06/17/2021

Introduction

Using JupyterLab on JupyterHub is one excellent web-based solution for the computational needs of a data science course, but it requires substantial efforts on the part of the people maintaining the software and the server, if not a hosted solution.

Another cloud-based solution is using the RStudio Cloud, which eliminates the need for software installation, setup and maintenance. Having students use RStudio in the cloud can minimize setup frustration for both teachers and students.

In this presentation, we demonstrate some key features of the RStudio Cloud for teachers and students who can use both R and Python in the same R Markdown notebook, similar to JupyterLab. For Python one needs the Reticulate R package, which is the R interface to Python.

What is RStudio Cloud?

RStudio Cloud is a hosted solution that provides users with access to the familiar RStudio IDE plus capabilities that make teaching easier. An example would be the ability to set up a Workspace for each course, something like a virtual classroom.

RStudio Cloud makes it easy to:

  • Implement quickly exploratory data analysis and visualizations in the browser.
  • Share projects with your class or research team.
  • Teach data science with R and Python.
  • Learn data science with interactive tutorials.
  • Create virtual classrooms in RStudio Cloud without any IT support.

RStudio Cloud Plans

With RStudio Cloud, there is nothing to set up by Instructors or IT, and no dedicated hardware or software installation is required. Instructors and students only need a browser and Internet access. RStudio Cloud offers:

  • Cloud-Free Plan for casual use, with 15 project hours per month, one shared space with 15 projects.

  • Cloud-Plus Plan for $5 a month, which includes 50 project hours per month, one shared space with 15 projects.

  • Cloud Instructor Plan for $15 a month, which includes 160 project hours per month and unlimited shared spaces and projects.

RStudio Cloud Workspaces and Projects

  • Workspace: Every RStudio Cloud user gets a personal workspace in which to create projects. You can also create private, shared spaces that function as virtual classrooms for courses and workshops.

  • Members: These are the users added by the instructor and they can access a given workspace. Members can be assigned different roles: instructor, student, TA and auditor.

  • Projects: One can create RStudio projects within a workspace that can consist of one or more R Markdown or other files like R and Python scripts. When teaching a class, projects can be used to create assignments, which are shared automatically in the student’s workspace. Instructors can peek into student projects and check on a student’s progress. A base project template can ensure the same packages and data in each new project created in the workspace, propagating forward a consistent environment. Thus, the students do not have to worry about installing any packages and data.

Adding Students to the Class Workspace

It is best to share the class link with your students and set the permission to contributors so that they can join your workspace and create a free RStudio Cloud account to access the virtual classroom. One can also add students manually by inviting the students to join the workspace by email.

The official role names in RStudio Cloud are the following:

  • admin: manage users, view, edit and manage all projects - the instructor role.
  • moderator: view, edit and manage all projects - the TA role.
  • contributor: create, edit and manage their own projects - the student role.
  • viewer: view projects shared with everyone - the auditor role.

The Base Project

Having a base project eliminates the need for students to install any packages!

Everything that you install and add to your base project propagates to all future student assignments.

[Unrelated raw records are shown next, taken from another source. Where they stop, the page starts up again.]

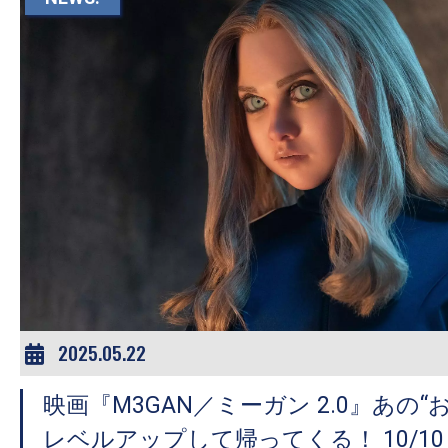
す。
映
画
の
ネ
タ
を
み
ん
な
で
シ
2025.05.22
ェ
ア
映画『M3GAN／ミーガン 2.0』あの“
し
レベルアップして帰ってくる！ 10/1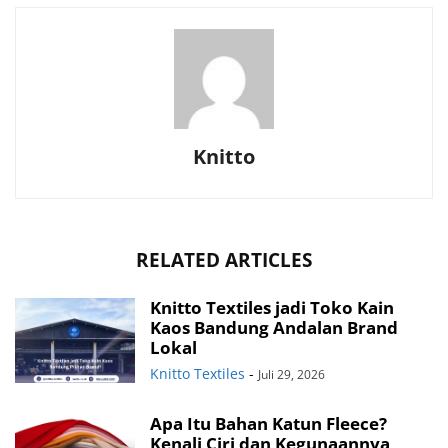
Knitto
RELATED ARTICLES
Knitto Textiles jadi Toko Kain
Kaos Bandung Andalan Brand
Lokal
Knitto Textiles
-
Juli 29, 2026
Apa Itu Bahan Katun Fleece?
Kenali Ciri dan Kegunaannya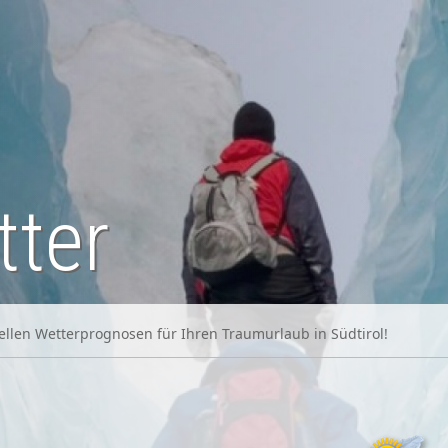
tter
uellen Wetterprognosen für Ihren Traumurlaub in Südtirol!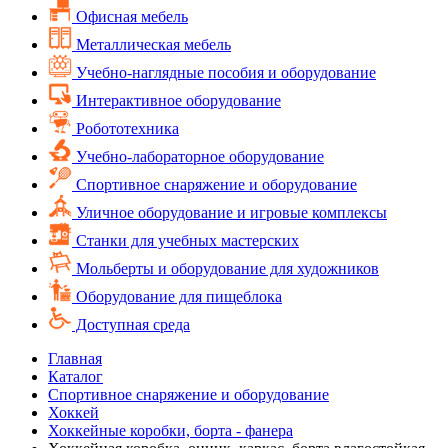
Офисная мебель
Металлическая мебель
Учебно-наглядные пособия и оборудование
Интерактивное оборудование
Робототехника
Учебно-лабораторное оборудование
Спортивное снаряжение и оборудование
Уличное оборудование и игровые комплексы
Cтанки для учебных мастерских
Мольберты и оборудование для художников
Оборудование для пищеблока
Доступная среда
Главная
Каталог
Спортивное снаряжение и оборудование
Хоккей
Хоккейные коробки, борта - фанера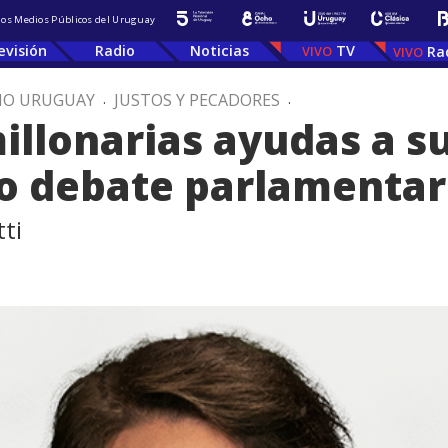
 los Medios Públicos del Uruguay
evisión
Radio
Noticias
TV
Ra
IO URUGUAY
.
JUSTOS Y PECADORES
.
llonarias ayudas a su
o debate parlamentar
ti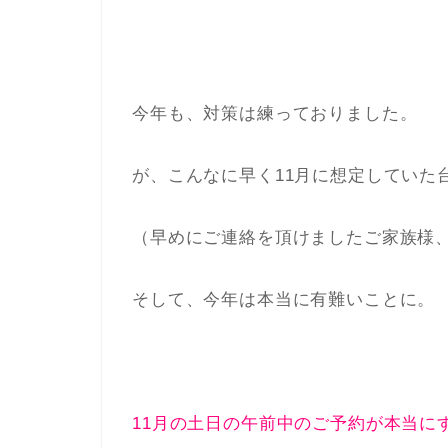
今年も、対策は練っておりました。
が、こんなに早く11月に想定していた
（早めにご連絡を頂けましたご家族様
そして、今年は本当に有難いことに。
11月の土日の午前中のご予約が本当に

  • R packages you want installed on all future student projects.
  • text or R markdown documents you want to appear in all student projects (e.g. code of conduct, turn-in instructions, etc.).
  • the base project applies to all projects created after the base project has been created, but it doesn’t apply retroactively.
  • the base project can be updated as many times as you like throughout the course, but the changes propagate only forward.

RStudio Cloud Test Class

Collaboration in the RStduio Cloud

The instructor can peek into a student’s project and can edit, write comments and run the student’s code.

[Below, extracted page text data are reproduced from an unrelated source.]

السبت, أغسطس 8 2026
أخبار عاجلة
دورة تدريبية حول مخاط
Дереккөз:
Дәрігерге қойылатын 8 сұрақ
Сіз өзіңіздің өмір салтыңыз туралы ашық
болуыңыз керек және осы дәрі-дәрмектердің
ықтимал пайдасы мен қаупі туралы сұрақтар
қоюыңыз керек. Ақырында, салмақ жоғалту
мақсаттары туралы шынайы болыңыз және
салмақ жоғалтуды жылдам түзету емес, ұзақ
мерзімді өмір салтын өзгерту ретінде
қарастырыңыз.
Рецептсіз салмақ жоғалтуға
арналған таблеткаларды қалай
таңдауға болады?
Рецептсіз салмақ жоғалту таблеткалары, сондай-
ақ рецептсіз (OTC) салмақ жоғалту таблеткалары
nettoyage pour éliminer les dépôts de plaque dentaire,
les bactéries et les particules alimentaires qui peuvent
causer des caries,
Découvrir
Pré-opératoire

Keep in mind though that two people cannot be in the same project (possibly workspace) at the same time. The good news is that this very useful collaboration feature will be rolled out around the end of the year.

Upcoming RStudio Cloud Features:

  • Python integration with Jupyter Notebooks. Expected Fall 2021.

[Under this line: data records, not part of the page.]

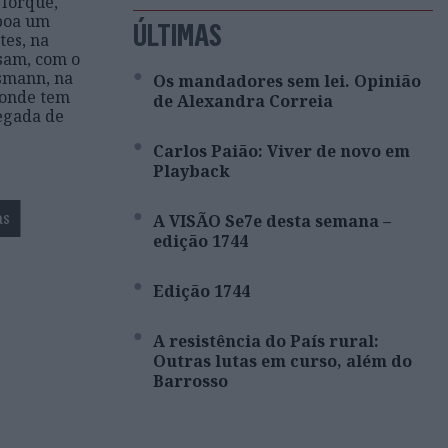
 Iorque,
boa um
ÚLTIMAS
tes, na
sam, com o
smann, na
Os mandadores sem lei. Opinião
 onde tem
de Alexandra Correia
egada de
Carlos Paião: Viver de novo em
Playback
as
A VISÃO Se7e desta semana –
edição 1744
Edição 1744
A resistência do País rural:
Outras lutas em curso, além do
Barrosso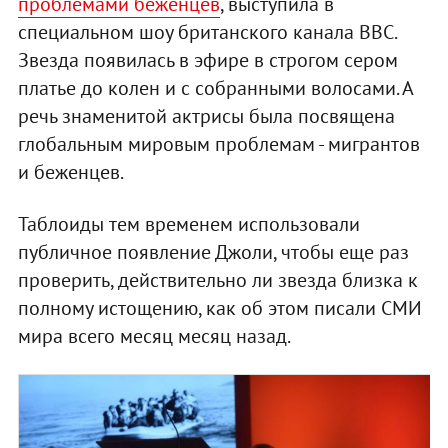
проблемами беженцев
, выступила в
специальном шоу британского канала BBC.
Звезда появилась в эфире в строгом сером
платье до колен и с собранными волосами. А
речь знаменитой актрисы была посвящена
глобальным мировым проблемам - мигрантов
и беженцев.
Таблоиды тем временем использовали
публичное появление Джоли, чтобы еще раз
проверить, действительно ли звезда близка к
полному истощению, как об этом писали СМИ
мира всего месяц месяц назад.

  • Collaborative (simultaneous) editing. Expected end of 2021 or early 2022.

Conclusions

My experience with the RStudio Cloud has been very positive and I find it to be an excellent computational platform for teaching any course that uses R and Python, without the need to maintain a server and software that could be a huge burden on faculty if they don’t get any IT support, which is often the case, especially at smaller Colleges.

Over the last academic year, I used with great success the RStudio Cloud at both the lower and the upper-levels. RStudio (on the cloud and locally) has been a one-stop solution for all my computing and publication needs, both educational and research.

We also have a server and we do want to experiment by installing JupyterHub, RStudio Server Pro and RStudio Connect, but finding the time to do this enormous amount of work, without any IT support, well beyond our teaching, research and service duties is a big challenge.